Leadership development has long been considered a discretionary expense. During economic downturns it is often one of the first budget line-items to be cut. However, there was a different feeling this time around. As we entered the recession in 2008 and 2009 there was hope, and some evidence, that companies had learned from past downturns. Eliminating leadership development only left them further behind when the economy did start picking up again, as it inevitably does.
In the Wall Street Journal last week, an article reports that training budgets over the past two years have been down 11%, but now there is signs that it is coming back. It appears that the companies that did scale back training are now scrambling to catch up:
Already, some companies say they are finding they don’t have the managers to spearhead new projects or step in for departing executives, a problem as companies try to shift into growth mode.

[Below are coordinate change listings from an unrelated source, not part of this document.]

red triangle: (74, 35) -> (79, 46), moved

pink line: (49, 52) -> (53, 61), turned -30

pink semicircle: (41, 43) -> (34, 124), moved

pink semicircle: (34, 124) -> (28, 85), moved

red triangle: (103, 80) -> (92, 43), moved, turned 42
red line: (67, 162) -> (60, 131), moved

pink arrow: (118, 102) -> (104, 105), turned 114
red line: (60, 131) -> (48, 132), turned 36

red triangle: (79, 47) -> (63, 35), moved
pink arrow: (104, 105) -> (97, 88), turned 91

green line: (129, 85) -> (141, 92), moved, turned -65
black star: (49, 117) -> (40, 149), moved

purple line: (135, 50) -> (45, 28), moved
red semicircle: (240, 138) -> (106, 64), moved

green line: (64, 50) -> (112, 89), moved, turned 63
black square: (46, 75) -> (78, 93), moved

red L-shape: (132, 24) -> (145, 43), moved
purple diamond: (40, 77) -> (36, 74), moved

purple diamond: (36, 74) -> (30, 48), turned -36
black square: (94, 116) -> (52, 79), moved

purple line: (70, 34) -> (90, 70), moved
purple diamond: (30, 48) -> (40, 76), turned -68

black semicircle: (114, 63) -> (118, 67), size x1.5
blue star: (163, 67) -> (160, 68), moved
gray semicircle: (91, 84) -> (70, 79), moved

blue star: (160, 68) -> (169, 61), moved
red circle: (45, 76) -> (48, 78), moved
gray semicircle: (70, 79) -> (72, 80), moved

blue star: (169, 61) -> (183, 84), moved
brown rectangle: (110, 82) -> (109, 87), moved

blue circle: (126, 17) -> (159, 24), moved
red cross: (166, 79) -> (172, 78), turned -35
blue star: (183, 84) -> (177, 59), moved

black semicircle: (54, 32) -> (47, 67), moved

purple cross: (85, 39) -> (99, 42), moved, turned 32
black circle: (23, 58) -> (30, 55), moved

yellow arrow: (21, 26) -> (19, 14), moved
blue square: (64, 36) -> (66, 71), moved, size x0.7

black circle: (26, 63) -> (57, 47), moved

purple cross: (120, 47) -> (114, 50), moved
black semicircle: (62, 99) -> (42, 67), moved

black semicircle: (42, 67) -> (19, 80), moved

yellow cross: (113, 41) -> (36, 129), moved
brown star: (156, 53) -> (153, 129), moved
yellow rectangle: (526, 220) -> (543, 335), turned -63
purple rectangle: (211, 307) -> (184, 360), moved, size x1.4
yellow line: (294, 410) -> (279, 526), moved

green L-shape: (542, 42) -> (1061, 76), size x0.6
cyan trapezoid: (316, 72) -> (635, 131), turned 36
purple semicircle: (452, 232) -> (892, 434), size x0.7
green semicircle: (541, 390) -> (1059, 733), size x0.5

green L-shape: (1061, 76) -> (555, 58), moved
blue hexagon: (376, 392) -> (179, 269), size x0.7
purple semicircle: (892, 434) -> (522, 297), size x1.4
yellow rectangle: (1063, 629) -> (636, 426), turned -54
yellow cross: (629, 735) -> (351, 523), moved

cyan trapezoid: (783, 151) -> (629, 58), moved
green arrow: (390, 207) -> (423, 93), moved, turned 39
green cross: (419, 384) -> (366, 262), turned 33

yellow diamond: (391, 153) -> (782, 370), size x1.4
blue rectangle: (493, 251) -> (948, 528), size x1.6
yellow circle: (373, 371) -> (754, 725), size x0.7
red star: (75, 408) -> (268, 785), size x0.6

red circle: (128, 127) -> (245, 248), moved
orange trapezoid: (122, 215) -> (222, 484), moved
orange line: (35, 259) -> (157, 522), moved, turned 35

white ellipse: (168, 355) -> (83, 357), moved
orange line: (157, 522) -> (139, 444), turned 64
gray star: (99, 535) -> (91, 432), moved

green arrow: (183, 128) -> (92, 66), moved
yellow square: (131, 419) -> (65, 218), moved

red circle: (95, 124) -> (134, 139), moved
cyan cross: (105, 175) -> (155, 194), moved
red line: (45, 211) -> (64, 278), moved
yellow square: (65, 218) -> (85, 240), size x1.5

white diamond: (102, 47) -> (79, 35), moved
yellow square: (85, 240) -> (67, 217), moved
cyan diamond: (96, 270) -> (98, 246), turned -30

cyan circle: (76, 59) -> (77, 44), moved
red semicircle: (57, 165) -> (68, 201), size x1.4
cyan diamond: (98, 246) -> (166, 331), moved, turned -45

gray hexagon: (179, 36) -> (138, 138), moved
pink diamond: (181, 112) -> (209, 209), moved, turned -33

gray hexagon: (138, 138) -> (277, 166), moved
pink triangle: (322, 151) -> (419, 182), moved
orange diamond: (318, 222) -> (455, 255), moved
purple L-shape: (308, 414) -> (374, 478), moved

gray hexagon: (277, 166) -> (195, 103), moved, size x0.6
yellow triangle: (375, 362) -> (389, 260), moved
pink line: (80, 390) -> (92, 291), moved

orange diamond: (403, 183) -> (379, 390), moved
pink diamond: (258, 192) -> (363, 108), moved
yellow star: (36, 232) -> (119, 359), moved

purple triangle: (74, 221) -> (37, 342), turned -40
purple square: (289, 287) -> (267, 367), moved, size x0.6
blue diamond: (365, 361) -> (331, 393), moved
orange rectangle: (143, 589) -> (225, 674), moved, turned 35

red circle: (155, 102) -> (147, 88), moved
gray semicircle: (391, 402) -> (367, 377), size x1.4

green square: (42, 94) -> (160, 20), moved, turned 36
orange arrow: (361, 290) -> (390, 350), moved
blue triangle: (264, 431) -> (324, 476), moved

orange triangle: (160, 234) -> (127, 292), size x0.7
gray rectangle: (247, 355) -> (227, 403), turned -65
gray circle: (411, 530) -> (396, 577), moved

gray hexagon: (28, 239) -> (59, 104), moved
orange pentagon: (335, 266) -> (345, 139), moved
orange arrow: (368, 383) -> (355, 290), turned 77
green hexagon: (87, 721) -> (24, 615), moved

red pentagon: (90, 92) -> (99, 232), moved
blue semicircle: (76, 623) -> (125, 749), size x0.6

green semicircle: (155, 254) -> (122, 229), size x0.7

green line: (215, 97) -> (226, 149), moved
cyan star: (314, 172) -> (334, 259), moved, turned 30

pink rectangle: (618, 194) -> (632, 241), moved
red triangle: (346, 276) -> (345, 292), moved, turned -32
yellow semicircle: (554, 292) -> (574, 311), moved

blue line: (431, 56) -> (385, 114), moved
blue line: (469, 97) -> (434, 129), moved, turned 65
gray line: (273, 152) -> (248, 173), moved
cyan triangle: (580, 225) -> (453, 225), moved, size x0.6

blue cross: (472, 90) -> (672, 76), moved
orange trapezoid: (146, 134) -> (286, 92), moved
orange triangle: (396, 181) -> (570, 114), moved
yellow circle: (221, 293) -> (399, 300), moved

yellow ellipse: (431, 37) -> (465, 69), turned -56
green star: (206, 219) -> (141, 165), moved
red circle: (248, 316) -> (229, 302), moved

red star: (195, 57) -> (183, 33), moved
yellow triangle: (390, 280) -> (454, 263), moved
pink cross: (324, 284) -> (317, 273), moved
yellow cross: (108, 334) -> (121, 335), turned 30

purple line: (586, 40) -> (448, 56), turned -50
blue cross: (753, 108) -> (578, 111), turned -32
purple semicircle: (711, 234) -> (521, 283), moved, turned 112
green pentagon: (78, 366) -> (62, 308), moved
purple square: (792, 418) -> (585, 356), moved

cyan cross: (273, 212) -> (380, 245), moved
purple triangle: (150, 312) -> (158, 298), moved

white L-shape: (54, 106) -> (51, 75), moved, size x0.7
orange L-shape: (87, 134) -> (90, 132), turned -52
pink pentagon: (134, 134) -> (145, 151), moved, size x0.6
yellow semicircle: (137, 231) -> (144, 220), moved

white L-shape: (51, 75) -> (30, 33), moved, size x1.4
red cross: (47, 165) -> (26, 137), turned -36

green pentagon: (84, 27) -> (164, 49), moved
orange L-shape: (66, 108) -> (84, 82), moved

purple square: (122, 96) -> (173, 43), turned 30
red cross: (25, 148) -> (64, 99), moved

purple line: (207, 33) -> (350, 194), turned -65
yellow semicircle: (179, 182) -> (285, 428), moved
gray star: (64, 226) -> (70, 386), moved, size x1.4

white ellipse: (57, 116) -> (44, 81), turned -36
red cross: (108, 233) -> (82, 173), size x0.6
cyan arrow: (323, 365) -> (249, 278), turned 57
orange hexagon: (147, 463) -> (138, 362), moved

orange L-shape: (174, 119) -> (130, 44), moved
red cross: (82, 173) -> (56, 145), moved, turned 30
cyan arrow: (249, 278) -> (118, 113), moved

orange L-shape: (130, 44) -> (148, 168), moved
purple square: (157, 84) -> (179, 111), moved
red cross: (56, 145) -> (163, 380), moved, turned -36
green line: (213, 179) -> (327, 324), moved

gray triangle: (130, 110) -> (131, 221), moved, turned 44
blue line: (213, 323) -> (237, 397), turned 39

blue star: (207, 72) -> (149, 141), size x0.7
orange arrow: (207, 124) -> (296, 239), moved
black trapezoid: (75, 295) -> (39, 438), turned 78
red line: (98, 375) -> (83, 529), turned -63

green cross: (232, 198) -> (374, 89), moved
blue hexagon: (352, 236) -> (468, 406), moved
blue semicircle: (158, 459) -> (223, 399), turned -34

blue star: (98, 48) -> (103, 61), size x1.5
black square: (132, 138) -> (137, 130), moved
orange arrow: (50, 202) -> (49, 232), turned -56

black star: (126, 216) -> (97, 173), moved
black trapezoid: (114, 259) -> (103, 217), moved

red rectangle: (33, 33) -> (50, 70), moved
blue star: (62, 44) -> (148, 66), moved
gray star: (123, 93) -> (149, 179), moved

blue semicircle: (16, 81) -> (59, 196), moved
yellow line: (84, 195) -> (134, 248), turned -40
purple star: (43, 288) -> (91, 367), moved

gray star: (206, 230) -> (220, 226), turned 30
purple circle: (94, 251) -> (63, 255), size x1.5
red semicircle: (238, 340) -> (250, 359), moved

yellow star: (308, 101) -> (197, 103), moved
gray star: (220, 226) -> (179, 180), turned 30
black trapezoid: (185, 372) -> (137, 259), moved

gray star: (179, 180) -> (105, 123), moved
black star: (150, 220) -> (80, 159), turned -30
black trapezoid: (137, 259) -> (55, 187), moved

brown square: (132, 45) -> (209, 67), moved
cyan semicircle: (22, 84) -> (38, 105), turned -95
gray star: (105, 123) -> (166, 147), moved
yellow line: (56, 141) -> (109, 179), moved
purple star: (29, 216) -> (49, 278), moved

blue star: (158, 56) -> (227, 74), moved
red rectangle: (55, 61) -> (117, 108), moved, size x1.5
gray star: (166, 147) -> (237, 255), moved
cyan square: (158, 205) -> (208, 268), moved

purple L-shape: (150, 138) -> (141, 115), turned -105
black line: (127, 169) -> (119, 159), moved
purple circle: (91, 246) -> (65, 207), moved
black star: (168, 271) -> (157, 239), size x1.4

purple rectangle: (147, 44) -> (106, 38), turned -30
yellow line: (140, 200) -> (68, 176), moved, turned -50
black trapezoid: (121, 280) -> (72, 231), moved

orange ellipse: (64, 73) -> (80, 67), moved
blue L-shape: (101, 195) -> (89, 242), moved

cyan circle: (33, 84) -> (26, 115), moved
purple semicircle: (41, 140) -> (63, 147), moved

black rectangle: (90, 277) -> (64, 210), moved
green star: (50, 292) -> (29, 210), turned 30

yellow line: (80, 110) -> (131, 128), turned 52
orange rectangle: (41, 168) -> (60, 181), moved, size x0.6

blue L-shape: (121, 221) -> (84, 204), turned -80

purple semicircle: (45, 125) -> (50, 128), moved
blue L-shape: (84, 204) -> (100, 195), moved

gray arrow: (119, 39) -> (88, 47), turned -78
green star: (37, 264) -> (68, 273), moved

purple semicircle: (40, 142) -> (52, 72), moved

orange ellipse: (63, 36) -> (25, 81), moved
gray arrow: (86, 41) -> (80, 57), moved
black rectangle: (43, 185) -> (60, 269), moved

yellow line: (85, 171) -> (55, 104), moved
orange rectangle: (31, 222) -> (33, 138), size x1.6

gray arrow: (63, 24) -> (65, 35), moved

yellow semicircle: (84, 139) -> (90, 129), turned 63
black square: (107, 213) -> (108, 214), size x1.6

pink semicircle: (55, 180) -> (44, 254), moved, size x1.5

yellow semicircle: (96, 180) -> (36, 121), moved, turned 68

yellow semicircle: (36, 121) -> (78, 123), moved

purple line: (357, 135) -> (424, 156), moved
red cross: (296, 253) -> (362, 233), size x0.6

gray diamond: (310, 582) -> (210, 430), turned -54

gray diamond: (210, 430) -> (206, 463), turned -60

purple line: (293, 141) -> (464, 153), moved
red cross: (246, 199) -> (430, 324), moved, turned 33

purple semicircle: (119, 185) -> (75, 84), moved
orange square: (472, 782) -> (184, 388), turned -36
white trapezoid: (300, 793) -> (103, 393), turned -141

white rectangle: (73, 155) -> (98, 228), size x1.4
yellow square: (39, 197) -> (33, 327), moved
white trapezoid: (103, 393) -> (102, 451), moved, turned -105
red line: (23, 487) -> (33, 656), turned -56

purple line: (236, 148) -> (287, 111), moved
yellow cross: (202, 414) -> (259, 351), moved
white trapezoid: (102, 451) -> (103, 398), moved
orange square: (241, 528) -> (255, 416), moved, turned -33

The article goes on to report that companies like Amway and Rockwell Collins are re-launching leadership programs that were cancelled during the downturn. The goal is to accelerate the development of internal talent while they hire experienced managers from the outside to meet the increased demand to fill vacancies.
Unfortunately the article does not contrast the experience of Amway and Rockwell with one or two companies that continued to invest in leadership development at a steady or increasing pace over the past two years. Companies like O’Neal Steel remained committed to training and entered 2010 with a strong talent pipeline and engaged employees. These organizations are better suited to take advantage of the opportunities for growth in 2010 and 2011.
As for the other companies, well, hopefully they learned their lesson; cutting spending on leadership development is more expensive in the long-term.